The so-called hot spot program, which focuses on individuals with a history of gun violence and curtailing illegal gun possession, led to significant reductions in homicides and nonfatal shootings.
The findings are part of a new report, "Estimating the Effects of Law Enforcement and Public Health Interventions Intended to Reduce Gun Violence in Baltimore," from the Johns Hopkins Center for Gun Policy and Research. The report analyzes data from 2003 through 2017 to estimate the effects of law enforcement and public health interventions designed to reduce gun violence within high-crime areas in Baltimore.
The report found that the hot spot program focused on guns, which is run by the Baltimore Police Department's Violent Crime Impact Section, led to a 12 to 13 percent reduction in homicides and 18 to 20 percent fewer shootings in areas where it was implemented between 2007 and 2012. Somewhat similar efforts were mounted in 2013 but were not linked with reductions in gun violence. In contrast, other programs that saw a reduction in gun violence in the short term saw an eventual return to previous levels. However, while successful in reducing gun violence, the behavior of some VCIS officers generated complaints of abuse and costly lawsuits for the city.
"The reductions in shootings connected with Baltimore's VCIS are consistent with the experiences of other cities that have used specialized police units targeting illegal gun possession in areas with the highest rates of shootings," says Daniel Webster, director of the Johns Hopkins Center for Gun Policy and Research at the Bloomberg School and the study's lead author. "But it is important for these programs to be carried out in a manner that is legally justified, professional, and acceptable to the communities they serve with appropriate accountability."
Webster also directs the Johns Hopkins-Baltimore Collaborative for Violence Reduction, which is assisting the Baltimore Police Department in the development of policies to improve the quality, acceptability, and accountability of proactive gun law enforcement.
Baltimore has long been plagued by high rates of homicide, with guns playing an important role.
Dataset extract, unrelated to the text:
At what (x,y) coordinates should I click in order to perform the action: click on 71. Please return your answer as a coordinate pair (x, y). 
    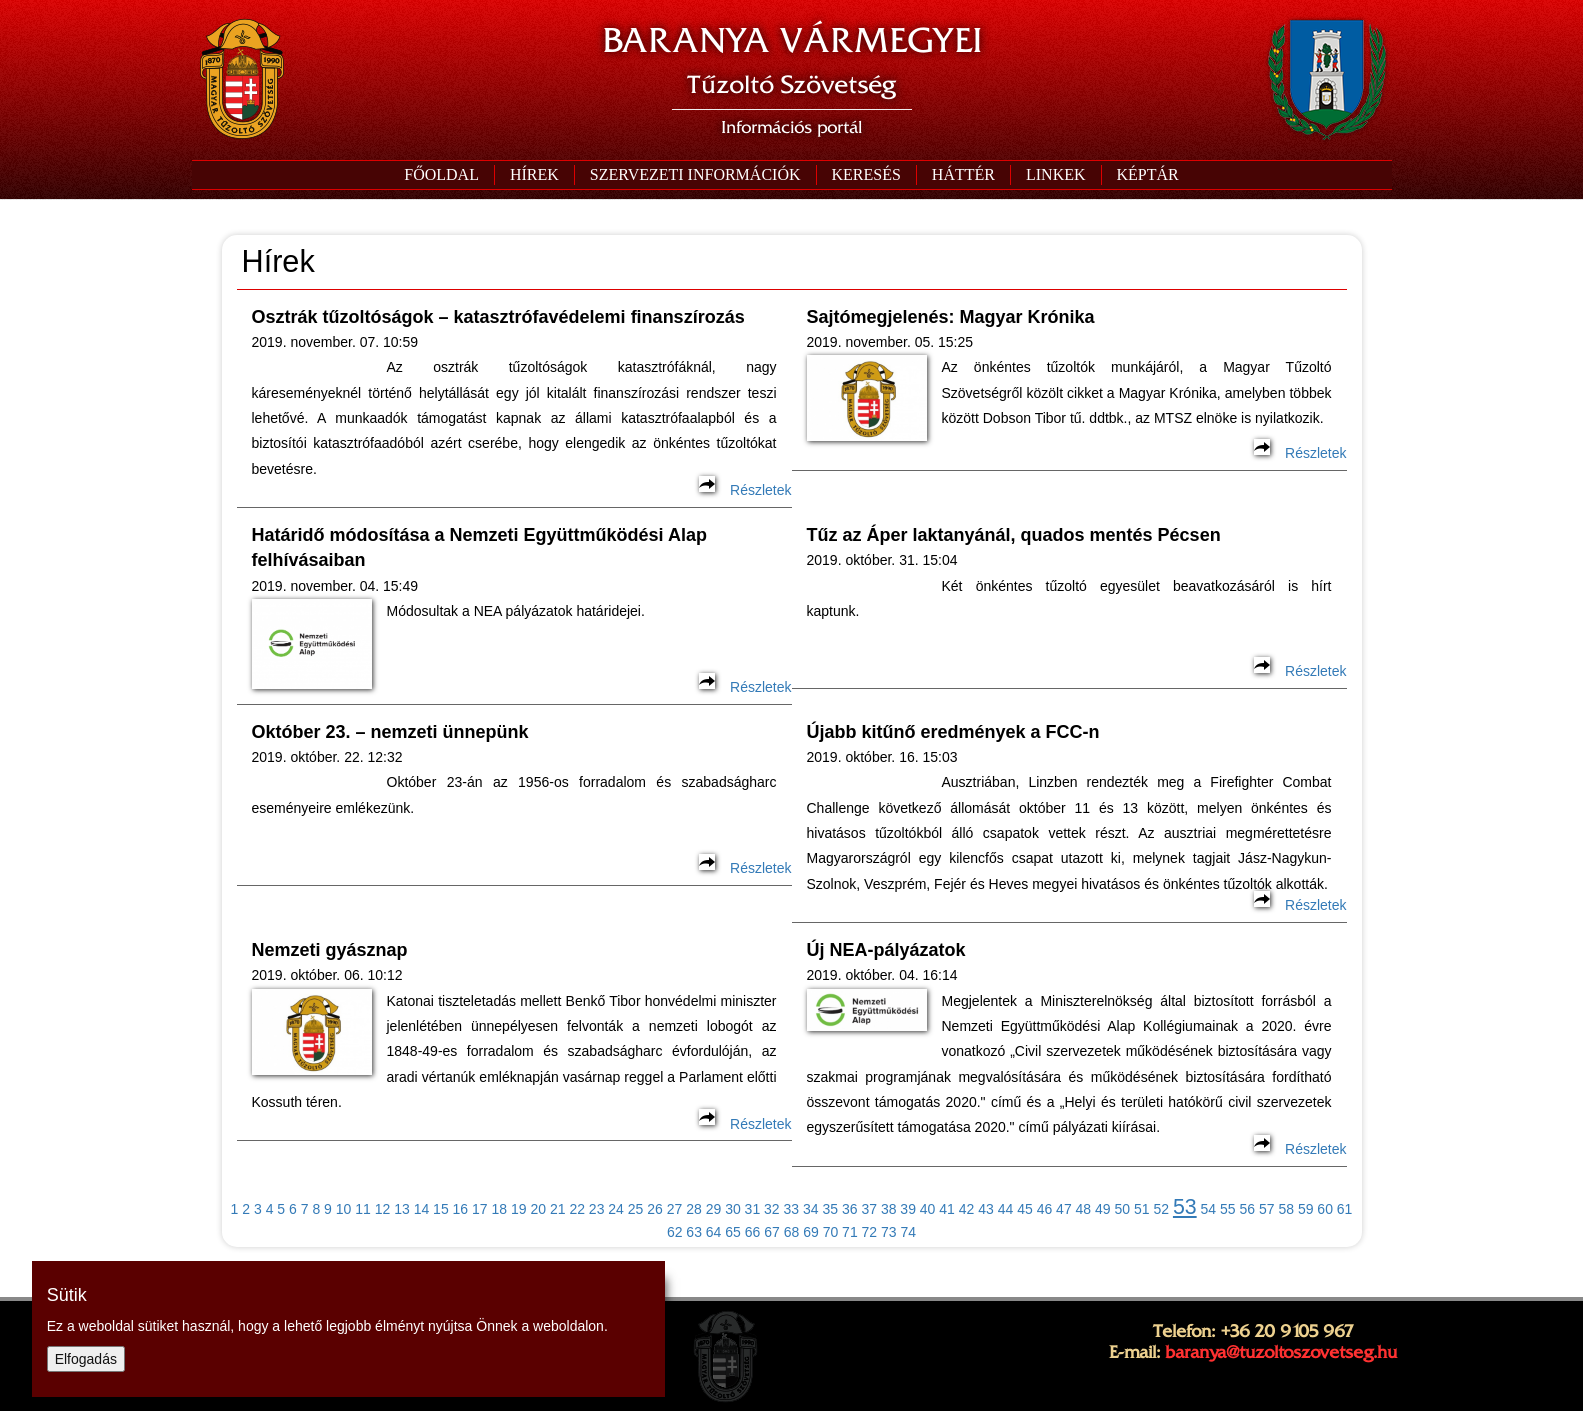     Looking at the image, I should click on (850, 1232).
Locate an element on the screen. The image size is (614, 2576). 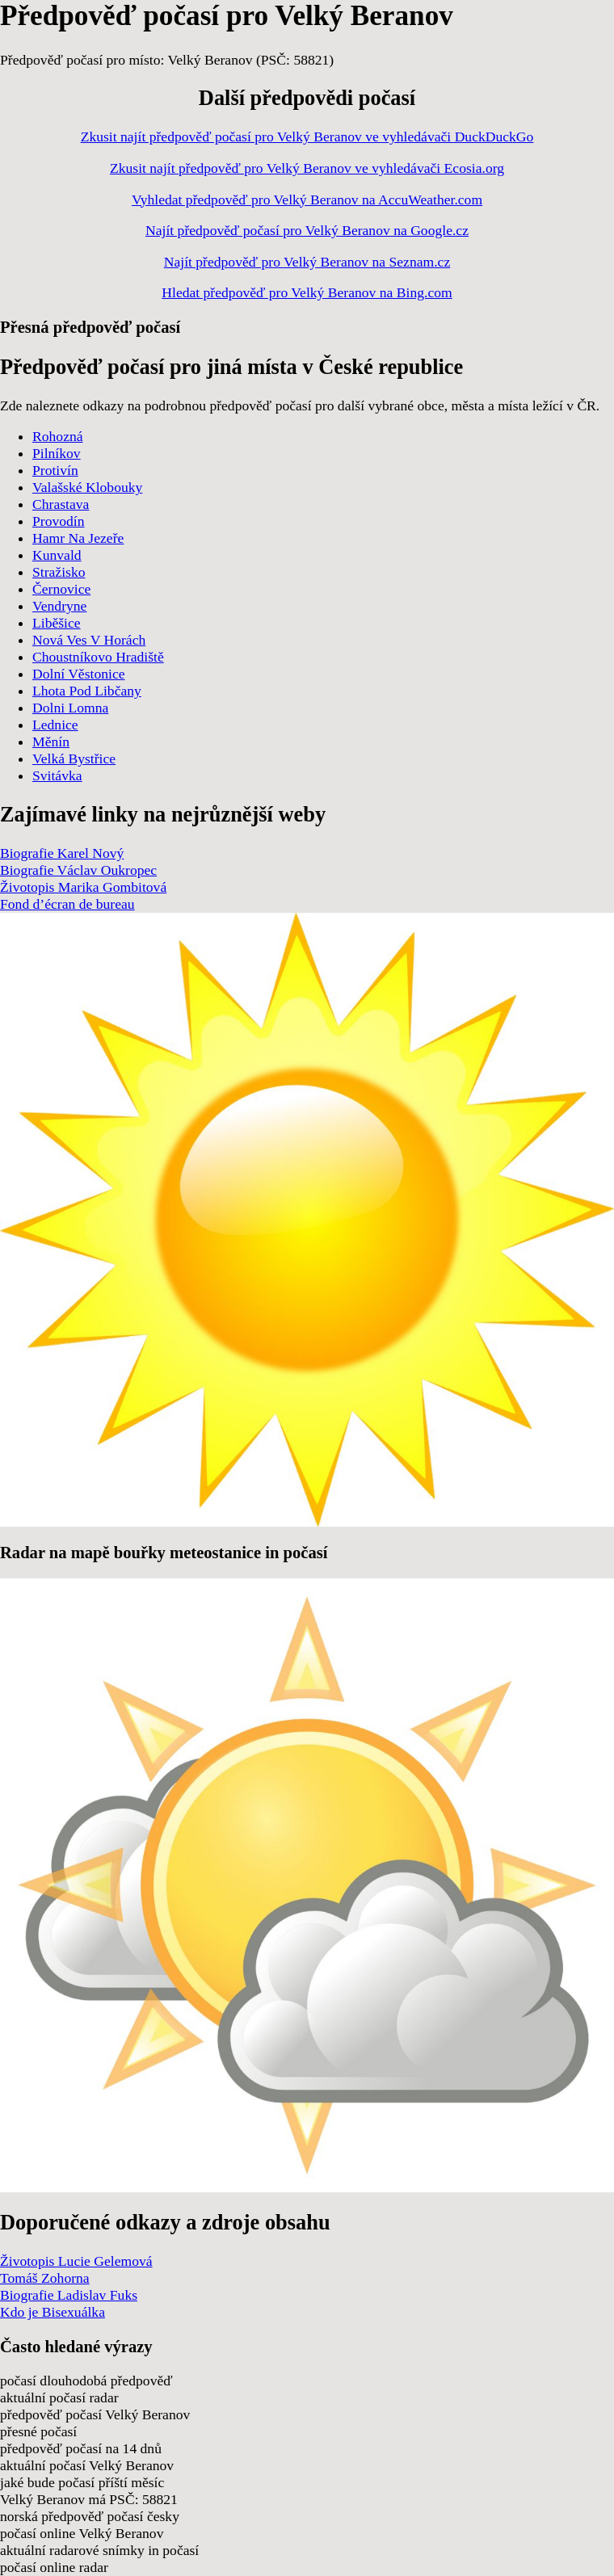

The city has implemented several law enforcement and public health strategies designed to reduce shootings. In addition to hot spot policing targeting illegal guns, the report examined:
- Drug law enforcement and the community effects of increases or decreases in arrests for illegal drug possession or distribution
- Ceasefire, a group violence intervention program that aims to identify and deter individuals and groups tied to gun violence
- Safe Streets Baltimore, a public health program that provides mentors and role models for those at greatest risk for involvement in gun violence
For their study, the researchers used data obtained from the Baltimore Police Department, the Baltimore Health Department, and Open Baltimore, a citywide public information database. Major drug busts were identified by systematic searches of news stories from local media outlets, including The Baltimore Sun, to estimate each intervention's effects.
Contrary to the positive effects found for policing programs targeting guns and gun offenders, policing activities focusing exclusively on drug offenses did not lead to lasting protective effects on homicides. In fact, the most direct measures of Baltimore Police Department's drug law enforcement provide evidence that these arrests were more likely to spur more gun violence than to reduce it. Although surges in arrests for illegal drug distribution within an area may reduce violence for one or two months, there appears to be violence-generating effects up to a year after these surges in drug arrests. Higher numbers of shootings also tend to follow increases in arrests for illegal drug possession.
"The findings on drug arrests aren't entirely surprising, as published evidence to date provides little evidence that common policing approaches to drug law enforcement are effective in reducing violent crime," Webster says. "We did, however, find that major drug busts in Baltimore that typically involve coordinated efforts with state and federal prosecutors and tend to target individuals and groups believed to be behind a lot of gun violence were associated with a 25 percent reduction in shootings within the areas affected during the six months following the busts. This suggests that drug law enforcement is most effective in reducing gun violence when it is highly focused on the most violent individuals."
The researchers found that the group intervention program, Ceasefire, was not associated with any change in the number of homicides and nonfatal shootings in the areas where the program was active.
Safe Streets Baltimore was associated with a 12 to 13 percent reduction in nonfatal shootings; however, the reduction was not significant. Site-specific analyses revealed that the site in Cherry Hill, a neighborhood in South Baltimore, led to a significant reduction—39 percent—in homicides. Earlier evaluations of the program revealed more robust program effects through 2013.
"The historic rates of gun violence that Baltimore has experienced during the past three years and the large number of these shootings in which perpetrators are not brought to justice likely leave Safe Streets workers with many more potentially lethal conflicts than they are able to manage with available resources," Webster says. "I believe with increased commitment, resources, and collaboration with other community organizations, these programs could produce the same kind of meaningful reductions in gun violence in Baltimore that they have produced in other cities."